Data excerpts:
■ ■ ■ ■ ■

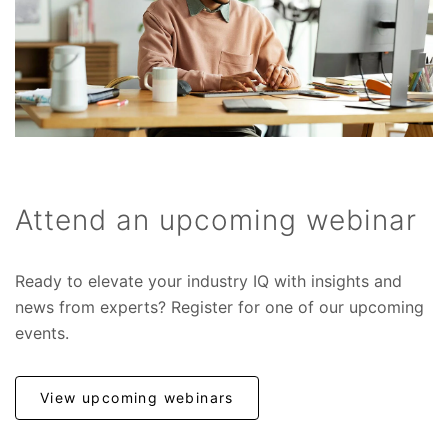
Attend an upcoming webinar
Ready to elevate your industry IQ with insights and
news from experts? Register for one of our upcoming
events.
View upcoming webinars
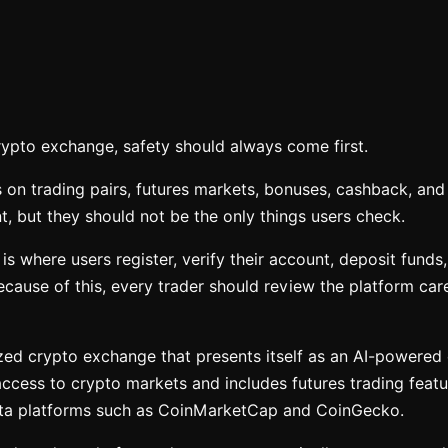
rypto exchange, safety should always come first.
 on trading pairs, futures markets, bonuses, cashback, and 
, but they should not be the only things users check.
s where users register, verify their account, deposit funds,
cause of this, every trader should review the platform care
ized crypto exchange that presents itself as an AI-powered
 access to crypto markets and includes futures trading featu
ata platforms such as CoinMarketCap and CoinGecko.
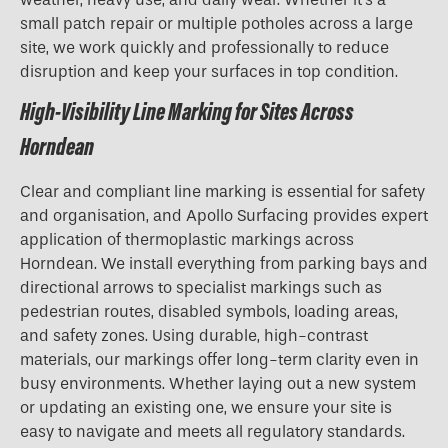
small patch repair or multiple potholes across a large
site, we work quickly and professionally to reduce
disruption and keep your surfaces in top condition.
High-Visibility Line Marking for Sites Across
Horndean
Clear and compliant line marking is essential for safety
and organisation, and Apollo Surfacing provides expert
application of thermoplastic markings across
Horndean. We install everything from parking bays and
directional arrows to specialist markings such as
pedestrian routes, disabled symbols, loading areas,
and safety zones. Using durable, high-contrast
materials, our markings offer long-term clarity even in
busy environments. Whether laying out a new system
or updating an existing one, we ensure your site is
easy to navigate and meets all regulatory standards.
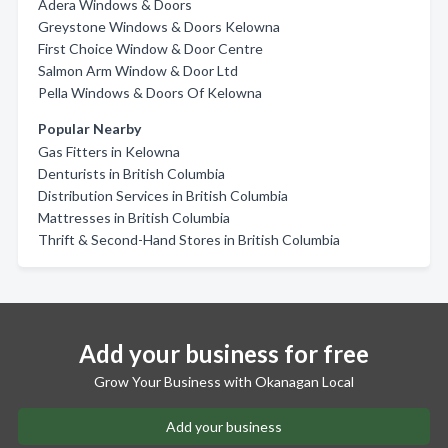
Adera Windows & Doors
Greystone Windows & Doors Kelowna
First Choice Window & Door Centre
Salmon Arm Window & Door Ltd
Pella Windows & Doors Of Kelowna
Popular Nearby
Gas Fitters in Kelowna
Denturists in British Columbia
Distribution Services in British Columbia
Mattresses in British Columbia
Thrift & Second-Hand Stores in British Columbia
Add your business for free
Grow Your Business with Okanagan Local
Add your business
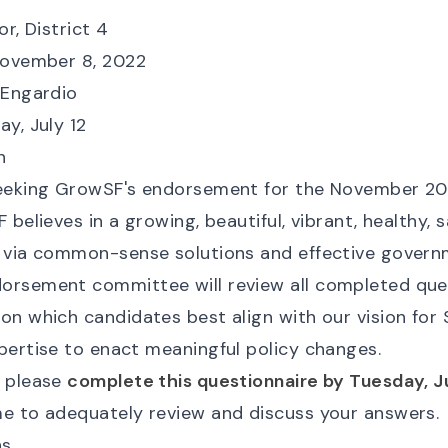
or, District 4
November 8, 2022
l Engardio
ay, July 12
n
seeking GrowSF's endorsement for the November 20
 believes in a growing, beautiful, vibrant, healthy, s
 via common-sense solutions and effective govern
rsement committee will review all completed que
on which candidates best align with our vision for
pertise to enact meaningful policy changes.
u please
complete this questionnaire by Tuesday, Ju
e to adequately review and discuss your answers.
ns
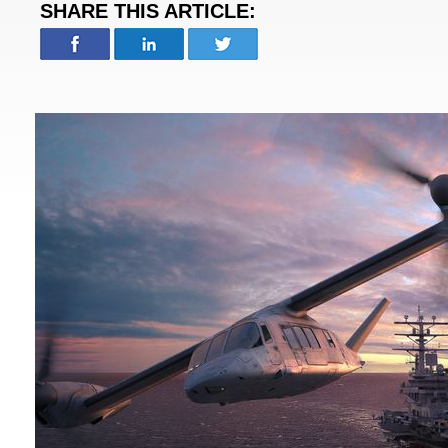
SHARE THIS ARTICLE:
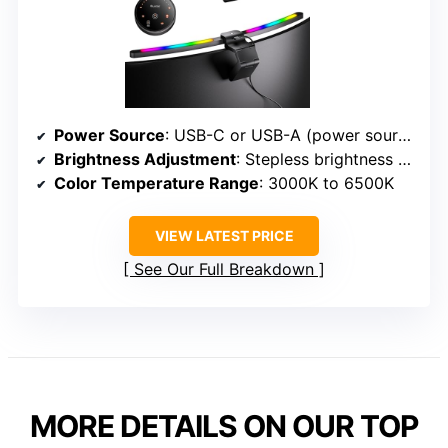
Power Source
: USB-C or USB-A (power source)
Brightness Adjustment
: Stepless brightness adjustment with sensor
Color Temperature Range
: 3000K to 6500K
VIEW LATEST PRICE
See Our Full Breakdown
MORE DETAILS ON OUR TOP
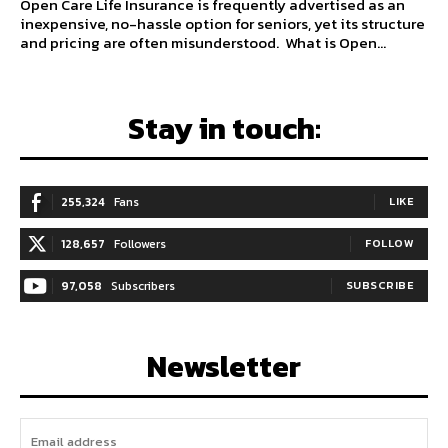
Open Care Life Insurance is frequently advertised as an
inexpensive, no-hassle option for seniors, yet its structure
and pricing are often misunderstood. What is Open...
Stay in touch:
255,324
Fans
LIKE
128,657
Followers
FOLLOW
97,058
Subscribers
SUBSCRIBE
Newsletter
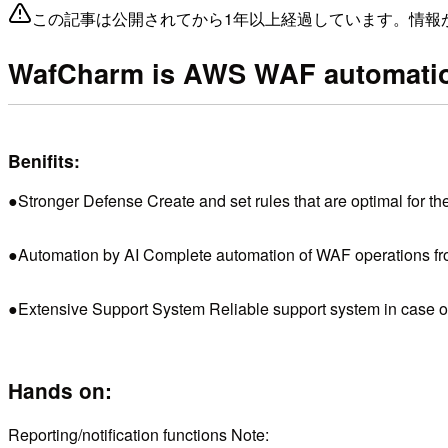
この記事は公開されてから1年以上経過しています。情報
WafCharm is AWS WAF automatio
Benifits:
●Stronger Defense Create and set rules that are optimal for th
●Automation by AI Complete automation of WAF operations from
●Extensive Support System Reliable support system in case of f
Hands on:
Reporting/notification functions Note:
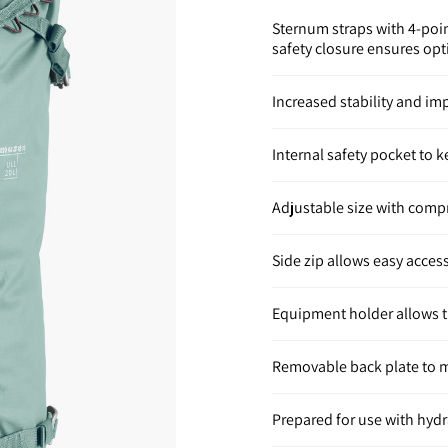
Sternum straps with 4-poin
safety closure ensures opt
Increased stability and i
Internal safety pocket to 
Adjustable size with comp
Side zip allows easy acces
Equipment holder allows t
Removable back plate to m
Prepared for use with hyd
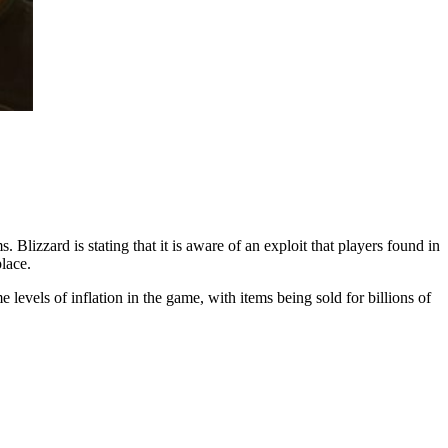
 Blizzard is stating that it is aware of an exploit that players found in
place.
 levels of inflation in the game, with items being sold for billions of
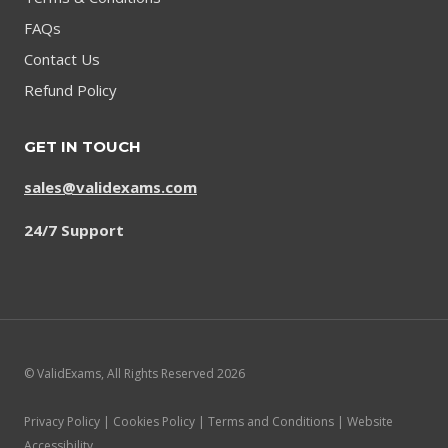
FAQs
Contact Us
Refund Policy
GET IN TOUCH
sales@validexams.com
24/7 Support
© ValidExams, All Rights Reserved 2026
Privacy Policy | Cookies Policy | Terms and Conditions | Website
Accessibility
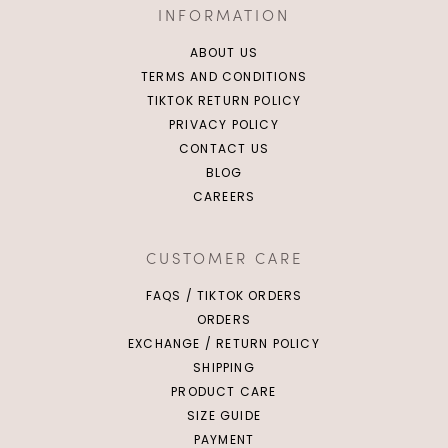
INFORMATION
ABOUT US
TERMS AND CONDITIONS
TIKTOK RETURN POLICY
PRIVACY POLICY
CONTACT US
BLOG
CAREERS
CUSTOMER CARE
FAQS / TIKTOK ORDERS
ORDERS
EXCHANGE / RETURN POLICY
SHIPPING
PRODUCT CARE
SIZE GUIDE
PAYMENT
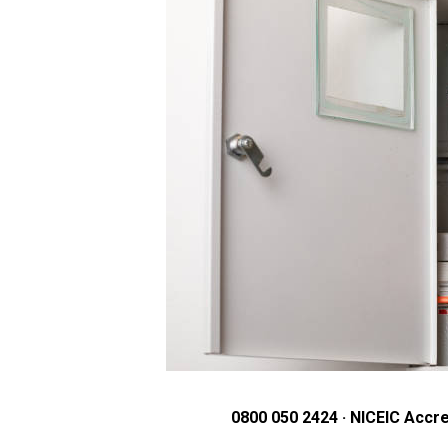
0800 050 2424 · NICEIC Accre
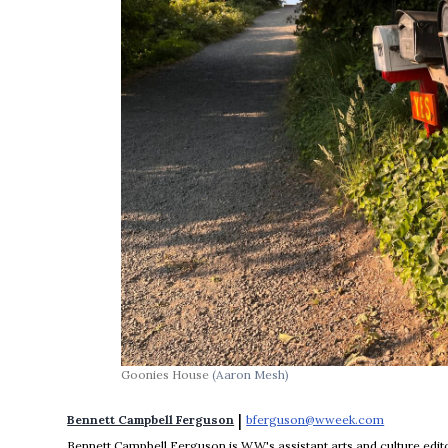
Goonies House
(Aaron Mesh)
 | 
Bennett Campbell Ferguson
bferguson@wweek.com
Opens in 
Bennett Campbell Ferguson is WW's assistant arts and culture editor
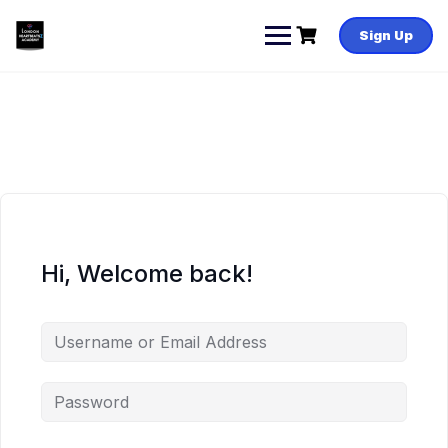
Skip
to
Sign Up
content
Hi, Welcome back!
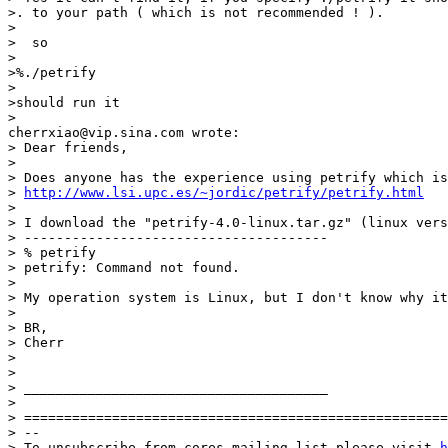
>. to your path ( which is not recommended ! ). 

>

>  so 

>

>%./petrify 

>

>should run it 

>

cherrxiao@vip.sina.com wrote: 

> Dear friends, 

> 

> Does anyone has the experience using petrify which is
> 
http://www.lsi.upc.es/~jordic/petrify/petrify.html
> 

> I download the "petrify-4.0-linux.tar.gz" (linux vers
> -------------------------------------- 

> % petrify 

> petrify: Command not found. 

> 

> My operation system is Linux, but I don't know why it
> 

> BR, 

> Cherr 

> 

> 

> ______________________________________ 

> 

> =====================================================
> -- 

> To unsubscribe from cores mailing list please visit 
h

■ ■ ■ ■ ■

* The task *
Wherever a line in the entries above holds "TIKTOK", copy that line.

* Response area *
TIKTOK RETURN POLICY
FAQS / TIKTOK ORDERS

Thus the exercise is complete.